_Work instructions_: Extract every line from the records below that contains the word "Contemplation".

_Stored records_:
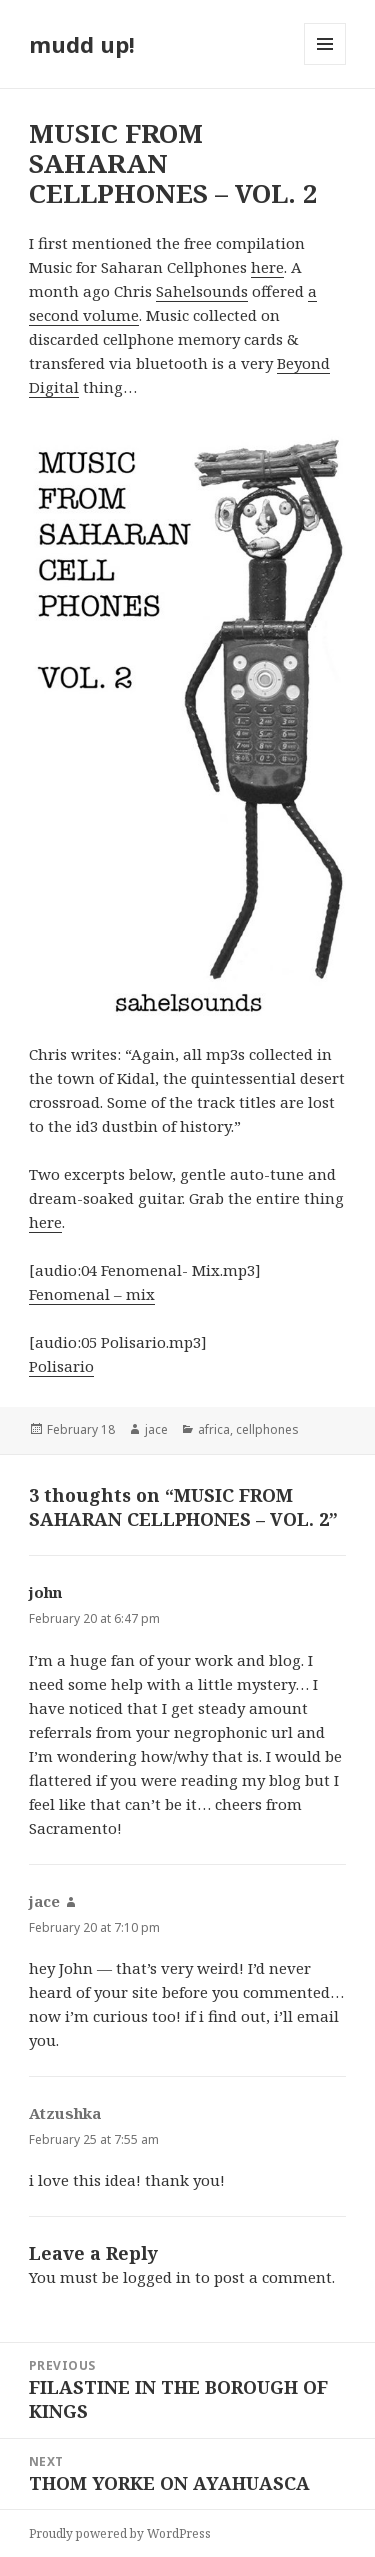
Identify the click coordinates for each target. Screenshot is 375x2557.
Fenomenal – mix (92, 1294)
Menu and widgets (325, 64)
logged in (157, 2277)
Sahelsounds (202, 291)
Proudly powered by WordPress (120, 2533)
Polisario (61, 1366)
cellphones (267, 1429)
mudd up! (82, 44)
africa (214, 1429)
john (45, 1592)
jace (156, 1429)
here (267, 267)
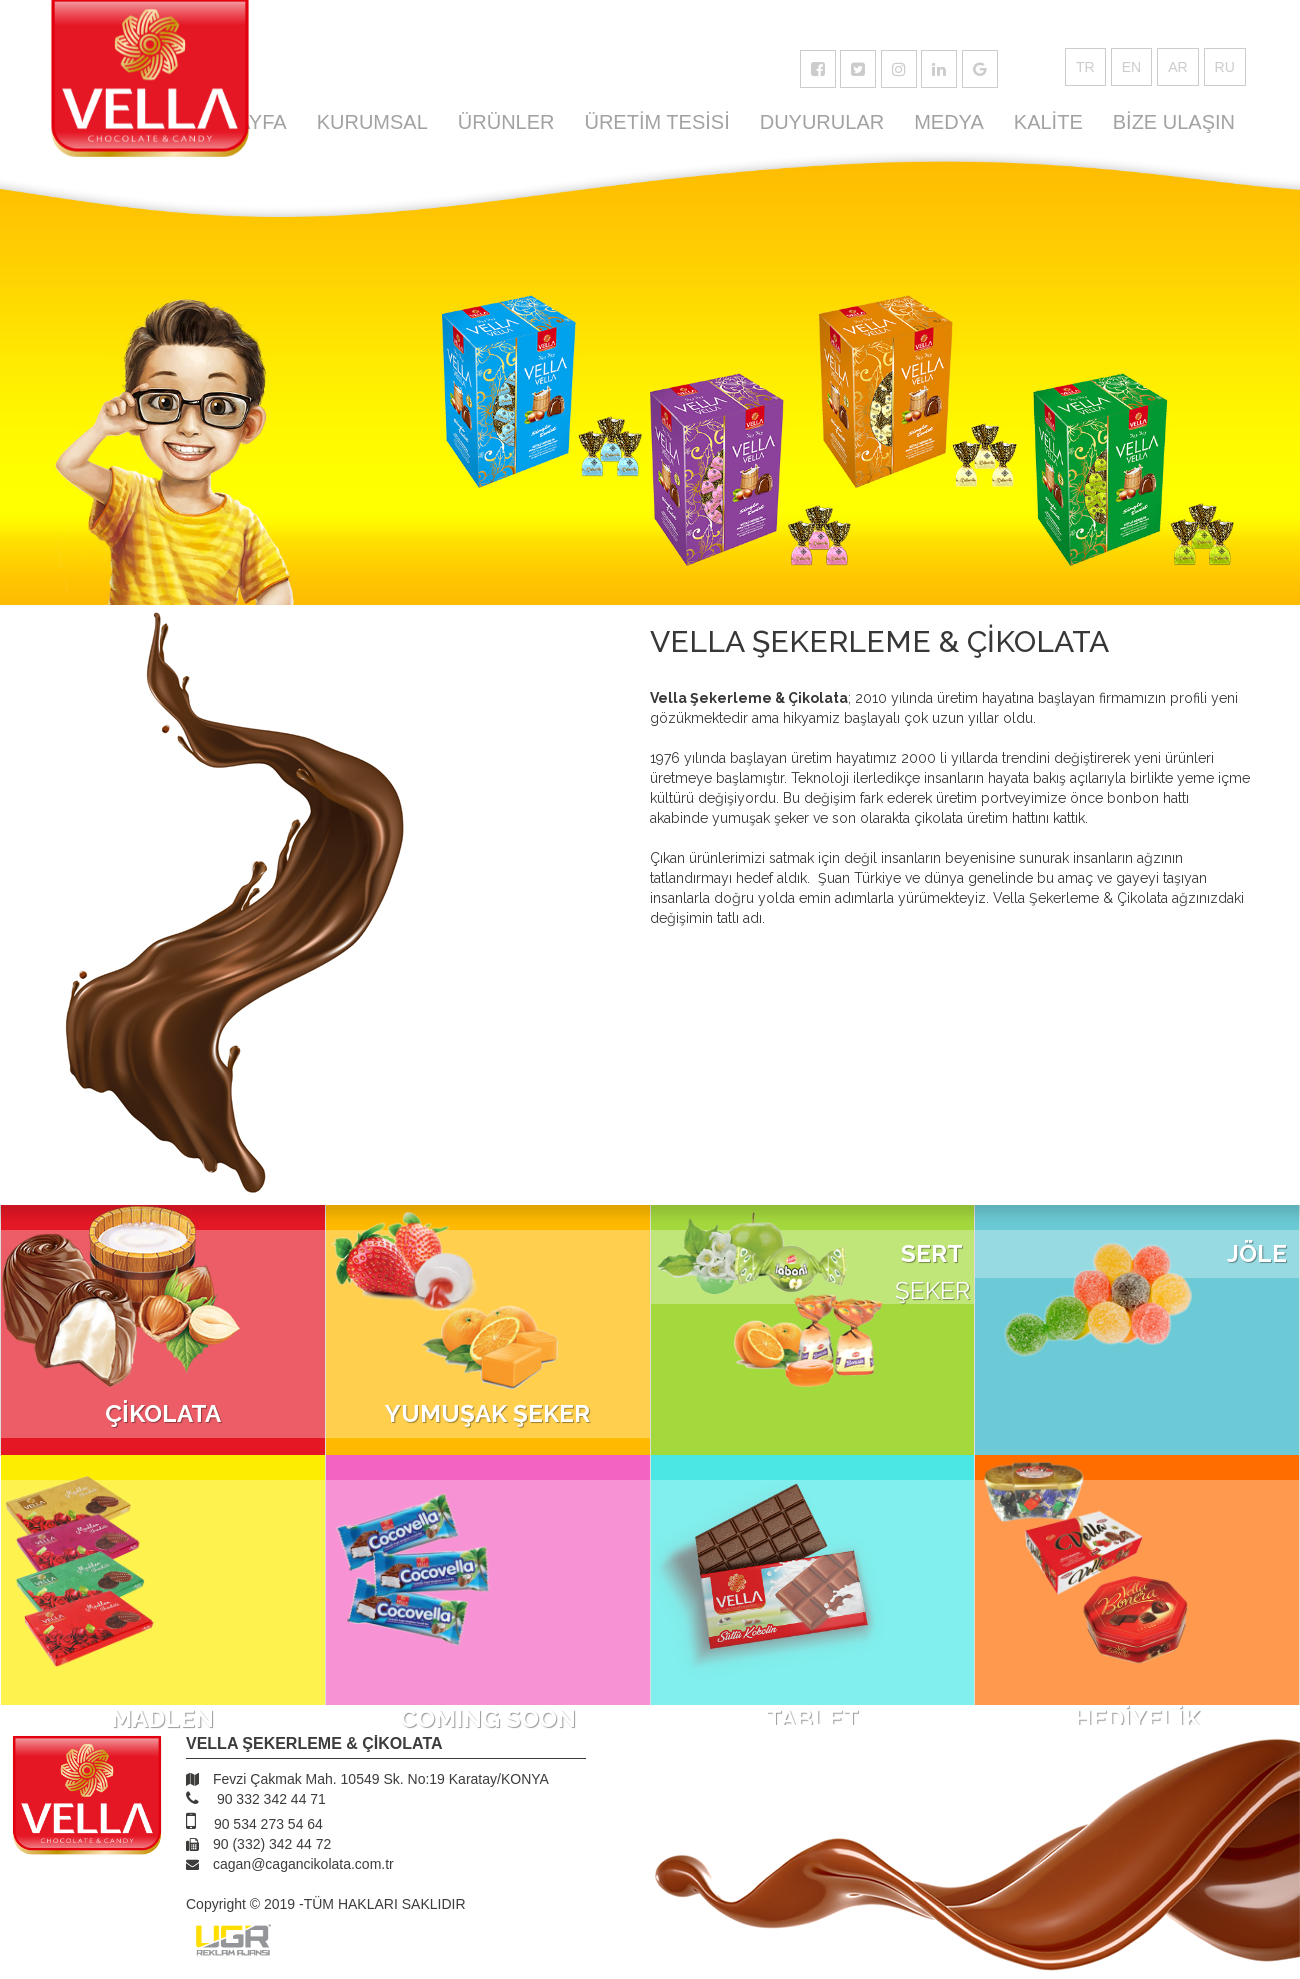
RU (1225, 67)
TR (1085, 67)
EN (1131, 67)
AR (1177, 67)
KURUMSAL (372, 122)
---
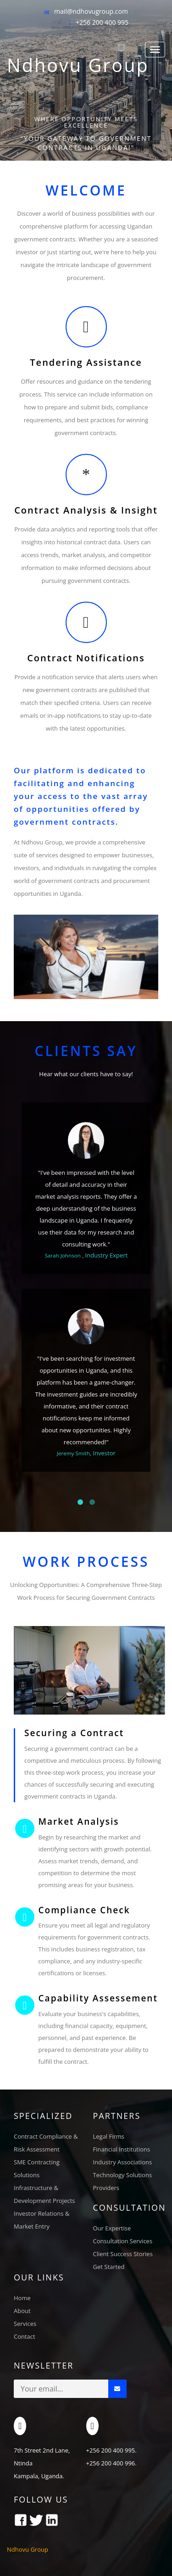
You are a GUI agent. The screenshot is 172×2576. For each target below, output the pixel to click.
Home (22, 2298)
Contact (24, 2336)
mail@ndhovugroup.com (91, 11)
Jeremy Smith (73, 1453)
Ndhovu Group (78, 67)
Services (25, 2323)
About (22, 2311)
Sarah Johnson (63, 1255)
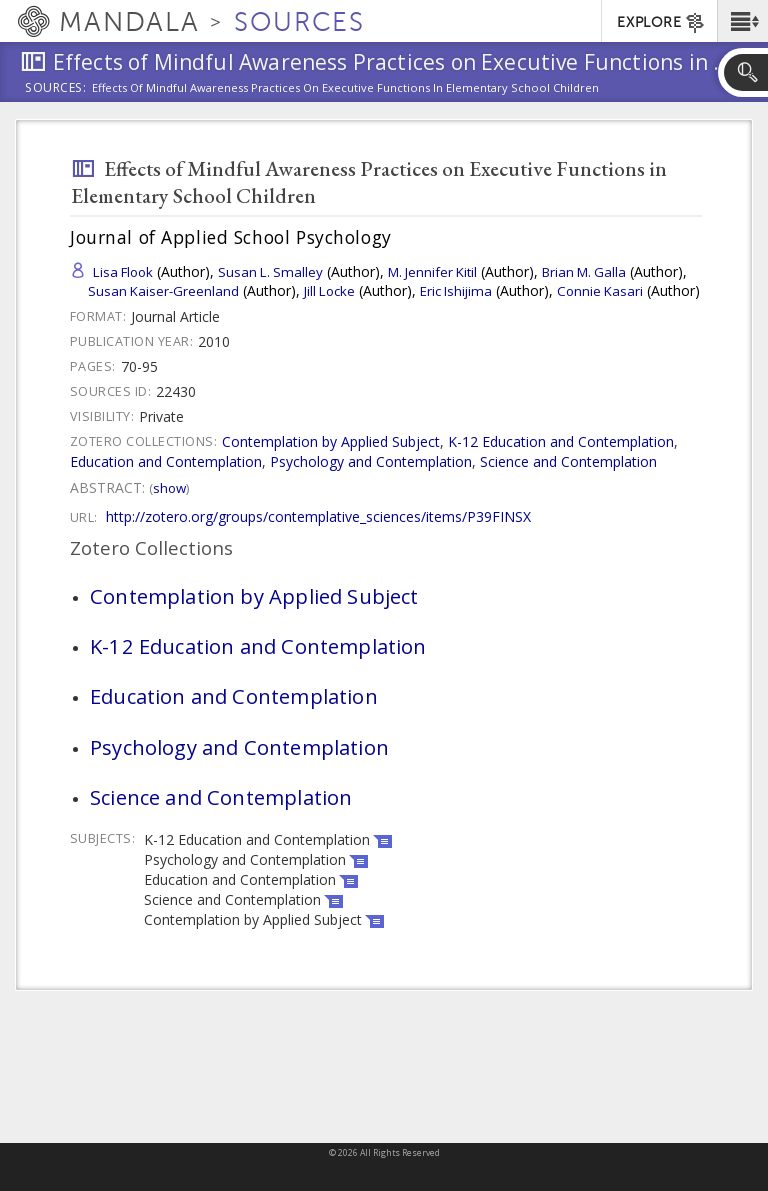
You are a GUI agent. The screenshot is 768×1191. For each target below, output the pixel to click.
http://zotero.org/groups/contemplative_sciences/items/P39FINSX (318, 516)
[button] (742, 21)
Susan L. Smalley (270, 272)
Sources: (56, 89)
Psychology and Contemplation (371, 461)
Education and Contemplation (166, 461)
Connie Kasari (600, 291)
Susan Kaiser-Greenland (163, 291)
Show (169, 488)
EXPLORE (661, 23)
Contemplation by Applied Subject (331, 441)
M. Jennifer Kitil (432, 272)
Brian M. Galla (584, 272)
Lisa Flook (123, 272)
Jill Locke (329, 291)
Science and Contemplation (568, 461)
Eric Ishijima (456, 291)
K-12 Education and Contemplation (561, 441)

_Task solution_:
Psychology and Contemplation (371, 461)
Education and Contemplation (166, 461)
Contemplation by Applied Subject (331, 441)
Science and Contemplation (568, 461)
K-12 Education and Contemplation (561, 441)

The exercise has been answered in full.